One of the biggest factors is managing debt. Sipiorski said top-third producers keep debt at 20 percent of their income or less. Put another way, they don’t carry more than $20 of debt for every $100 pounds of milk they sell.
He said it’s OK to borrow money — and borrowing can lead to a good investment, “as long as you can pay it back in a reasonable amount of time.”
Shoemaker, who also dairy farms in Mahoning County, said having no debt is fine, but sometimes producers who have no debt should look at the next best area to invest.
“If there is no debt, a good question is ‘are there some things I could do, to do better,’” she said.
She also cautioned producers about taking too short of a loan term, especially when the term is much shorter than the usable life of the product. She said it’s usually better to take the longer term debt, and pay it off more aggressively, than limit yourself to too short of a term.

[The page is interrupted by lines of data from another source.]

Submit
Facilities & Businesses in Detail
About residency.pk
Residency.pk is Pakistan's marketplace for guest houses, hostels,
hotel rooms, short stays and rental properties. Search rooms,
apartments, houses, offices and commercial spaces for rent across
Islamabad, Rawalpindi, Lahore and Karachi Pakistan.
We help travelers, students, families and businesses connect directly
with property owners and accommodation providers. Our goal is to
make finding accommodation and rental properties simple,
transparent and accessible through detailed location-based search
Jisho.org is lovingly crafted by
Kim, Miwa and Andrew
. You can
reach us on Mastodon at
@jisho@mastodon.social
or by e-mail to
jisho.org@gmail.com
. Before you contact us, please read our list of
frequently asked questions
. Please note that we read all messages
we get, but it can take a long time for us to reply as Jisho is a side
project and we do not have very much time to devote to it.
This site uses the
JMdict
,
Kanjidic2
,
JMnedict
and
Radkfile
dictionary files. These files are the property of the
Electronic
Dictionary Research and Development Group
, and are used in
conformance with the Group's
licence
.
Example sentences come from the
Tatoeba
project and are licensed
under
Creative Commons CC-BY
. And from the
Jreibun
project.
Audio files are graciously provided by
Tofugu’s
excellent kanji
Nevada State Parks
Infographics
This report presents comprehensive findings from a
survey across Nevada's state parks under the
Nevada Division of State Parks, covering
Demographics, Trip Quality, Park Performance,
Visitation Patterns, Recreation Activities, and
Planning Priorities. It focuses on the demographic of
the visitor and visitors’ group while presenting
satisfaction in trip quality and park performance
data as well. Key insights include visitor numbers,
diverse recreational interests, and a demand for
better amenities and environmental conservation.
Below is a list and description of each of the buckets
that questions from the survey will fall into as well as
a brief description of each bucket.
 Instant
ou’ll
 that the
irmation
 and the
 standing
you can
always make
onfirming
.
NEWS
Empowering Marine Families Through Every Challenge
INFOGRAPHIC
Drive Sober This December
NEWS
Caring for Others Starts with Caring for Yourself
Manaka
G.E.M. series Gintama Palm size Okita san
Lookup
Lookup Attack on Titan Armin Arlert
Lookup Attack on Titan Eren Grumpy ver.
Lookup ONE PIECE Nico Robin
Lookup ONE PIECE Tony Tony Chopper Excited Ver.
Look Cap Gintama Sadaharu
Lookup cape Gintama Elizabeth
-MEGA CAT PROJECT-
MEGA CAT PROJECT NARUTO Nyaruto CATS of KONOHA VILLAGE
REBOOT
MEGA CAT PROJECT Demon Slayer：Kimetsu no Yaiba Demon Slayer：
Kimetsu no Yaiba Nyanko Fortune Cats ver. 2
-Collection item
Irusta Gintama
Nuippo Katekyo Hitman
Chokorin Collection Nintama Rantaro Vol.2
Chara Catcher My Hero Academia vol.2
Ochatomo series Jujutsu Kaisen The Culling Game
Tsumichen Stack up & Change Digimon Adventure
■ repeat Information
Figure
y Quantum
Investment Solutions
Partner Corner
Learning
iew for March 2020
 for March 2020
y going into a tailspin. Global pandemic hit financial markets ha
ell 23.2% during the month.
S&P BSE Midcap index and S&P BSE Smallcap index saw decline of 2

Sipiorski told producers they need to keep accurate balance sheets, and do their budgeting three months before end of year. They also need to be reviewing their cash flow on a quarterly basis, monitoring key financial ratios like debt-to-asset and return-on-investment, and they need to be risk managers.

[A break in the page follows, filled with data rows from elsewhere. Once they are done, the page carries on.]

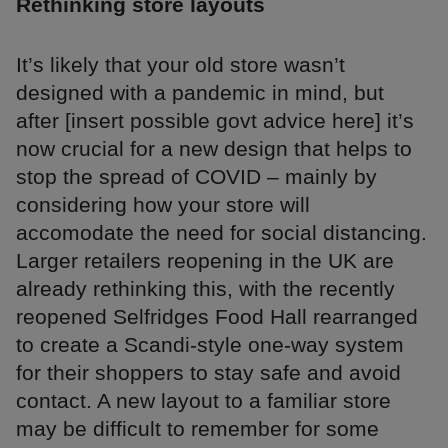
Rethinking store layouts
It’s likely that your old store wasn’t
designed with a pandemic in mind, but
after [insert possible govt advice here] it’s
now crucial for a new design that helps to
stop the spread of COVID – mainly by
considering how your store will
accomodate the need for social distancing.
Larger retailers reopening in the UK are
already rethinking this, with the recently
reopened Selfridges Food Hall rearranged
to create a Scandi-style one-way system
for their shoppers to stay safe and avoid
contact. A new layout to a familiar store
may be difficult to remember for some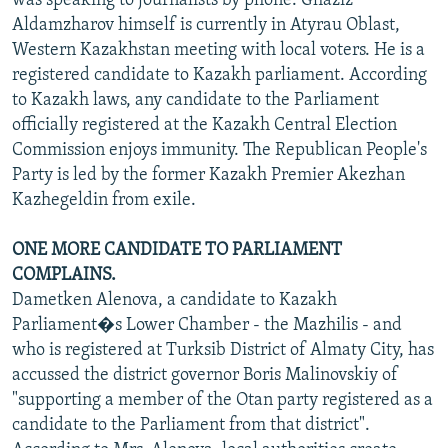
was speaking to journalists by phone. Ghaziz
Aldamzharov himself is currently in Atyrau Oblast,
Western Kazakhstan meeting with local voters. He is a
registered candidate to Kazakh parliament. According
to Kazakh laws, any candidate to the Parliament
officially registered at the Kazakh Central Election
Commission enjoys immunity. The Republican People's
Party is led by the former Kazakh Premier Akezhan
Kazhegeldin from exile.
ONE MORE CANDIDATE TO PARLIAMENT
COMPLAINS.
Dametken Alenova, a candidate to Kazakh
Parliament�s Lower Chamber - the Mazhilis - and
who is registered at Turksib District of Almaty City, has
accussed the district governor Boris Malinovskiy of
"supporting a member of the Otan party registered as a
candidate to the Parliament from that district".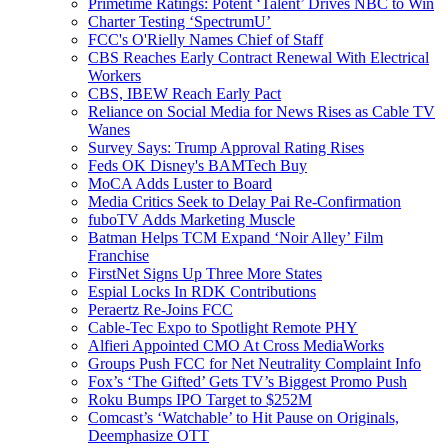
Primetime Ratings: Potent ‘Talent’ Drives NBC to Win
Charter Testing ‘SpectrumU’
FCC's O'Rielly Names Chief of Staff
CBS Reaches Early Contract Renewal With Electrical
Workers
CBS, IBEW Reach Early Pact
Reliance on Social Media for News Rises as Cable TV
Wanes
Survey Says: Trump Approval Rating Rises
Feds OK Disney's BAMTech Buy
MoCA Adds Luster to Board
Media Critics Seek to Delay Pai Re-Confirmation
fuboTV Adds Marketing Muscle
Batman Helps TCM Expand ‘Noir Alley’ Film
Franchise
FirstNet Signs Up Three More States
Espial Locks In RDK Contributions
Peraertz Re-Joins FCC
Cable-Tec Expo to Spotlight Remote PHY
Alfieri Appointed CMO At Cross MediaWorks
Groups Push FCC for Net Neutrality Complaint Info
Fox’s ‘The Gifted’ Gets TV’s Biggest Promo Push
Roku Bumps IPO Target to $252M
Comcast’s ‘Watchable’ to Hit Pause on Originals,
Deemphasize OTT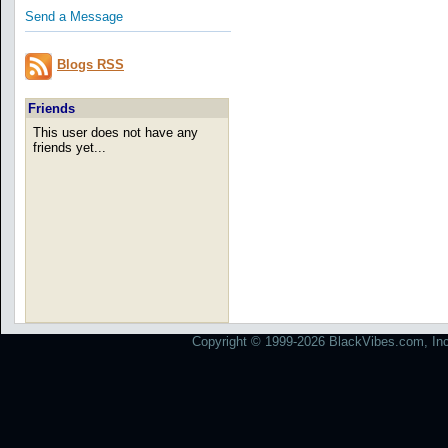
Send a Message
Blogs RSS
Friends
This user does not have any
friends yet...
Copyright © 1999-2026 BlackVibes.com, Inc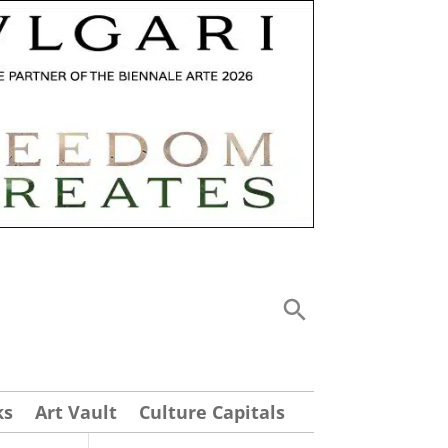
ks
Art Vault
Culture Capitals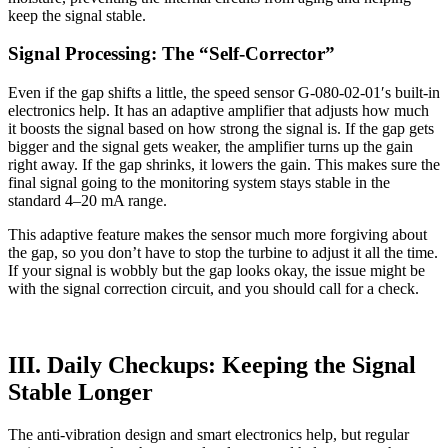
keep the signal stable.
Signal Processing: The “Self-Corrector”
Even if the gap shifts a little, the speed sensor G-080-02-01′s built-in
electronics help. It has an adaptive amplifier that adjusts how much
it boosts the signal based on how strong the signal is. If the gap gets
bigger and the signal gets weaker, the amplifier turns up the gain
right away. If the gap shrinks, it lowers the gain. This makes sure the
final signal going to the monitoring system stays stable in the
standard 4–20 mA range.
This adaptive feature makes the sensor much more forgiving about
the gap, so you don’t have to stop the turbine to adjust it all the time.
If your signal is wobbly but the gap looks okay, the issue might be
with the signal correction circuit, and you should call for a check.
III. Daily Checkups: Keeping the Signal
Stable Longer
The anti-vibration design and smart electronics help, but regular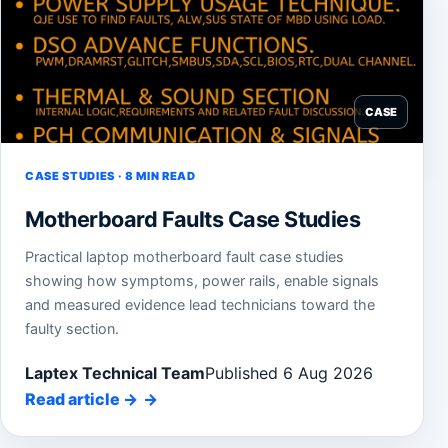
CASE
CASE STUDIES · 8 MIN READ
Motherboard Faults Case Studies
Practical laptop motherboard fault case studies
showing how symptoms, power rails, enable signals
and measured evidence lead technicians toward the
faulty section.
Laptex Technical Team
Published 6 Aug 2026
Read article
→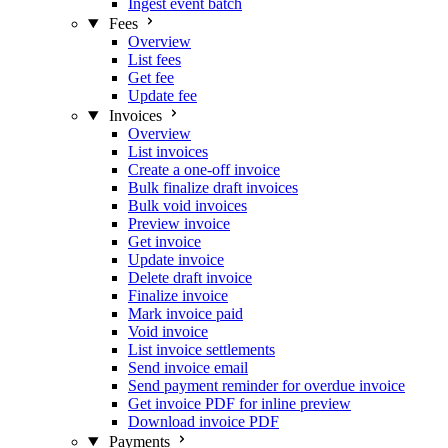
Ingest event batch
Fees
Overview
List fees
Get fee
Update fee
Invoices
Overview
List invoices
Create a one-off invoice
Bulk finalize draft invoices
Bulk void invoices
Preview invoice
Get invoice
Update invoice
Delete draft invoice
Finalize invoice
Mark invoice paid
Void invoice
List invoice settlements
Send invoice email
Send payment reminder for overdue invoice
Get invoice PDF for inline preview
Download invoice PDF
Payments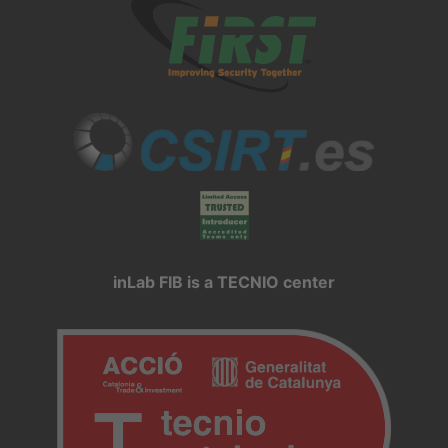
inLab FIB is a TECNIO center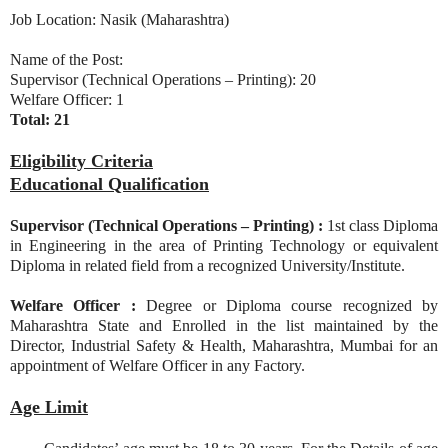
Job Location: Nasik (Maharashtra)
Name of the Post:
Supervisor (Technical Operations – Printing): 20
Welfare Officer: 1
Total: 21
Eligibility Criteria
Educational Qualification
Supervisor (Technical Operations – Printing) :
1st class Diploma
in Engineering in the area of Printing Technology or equivalent
Diploma in related field from a recognized University/Institute.
Welfare Officer :
Degree or Diploma course recognized by
Maharashtra State and Enrolled in the list maintained by the
Director, Industrial Safety & Health, Maharashtra, Mumbai for an
appointment of Welfare Officer in any Factory.
Age Limit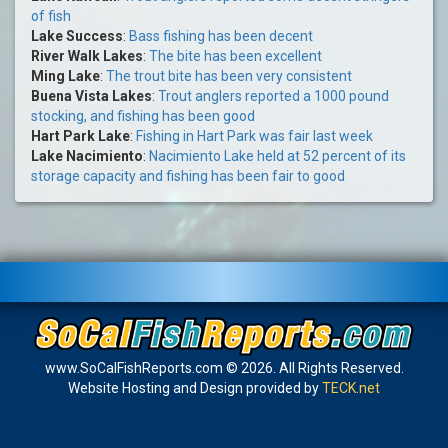
of fish
Lake Success
:
Bass fishing has been decent
River Walk Lakes
:
The bite has been excellent
Ming Lake
:
The trout bite has been very consistent
Buena Vista Lakes
:
Trout anglers reported a 1000 pound
stocking, and fishing has been good
Hart Park Lake
:
Fishing in Hart Park was fair last week
Lake Nacimiento
:
Nacimiento Lake held at 52 percent of its
storage capacity and fishing has been fair to good
www.SoCalFishReports.com © 2026. All Rights Reserved.
Website Hosting and Design provided by
TECK.net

“You’ve got to educate yourself on risk, and if you don’t want to educate yourself on risk, stay away from it (dairy farming), because you will get smucked,” he said.
On the milk production side, Sipiorski said top dairy farmers know how to maximize cow comfort and feed efficiency. They limit calf loss to less than 1 percent, their heifers freshen at 22-24 months, somatic cell count is kept to 100,000 or less, and top producers think about cow comfort on a daily basis.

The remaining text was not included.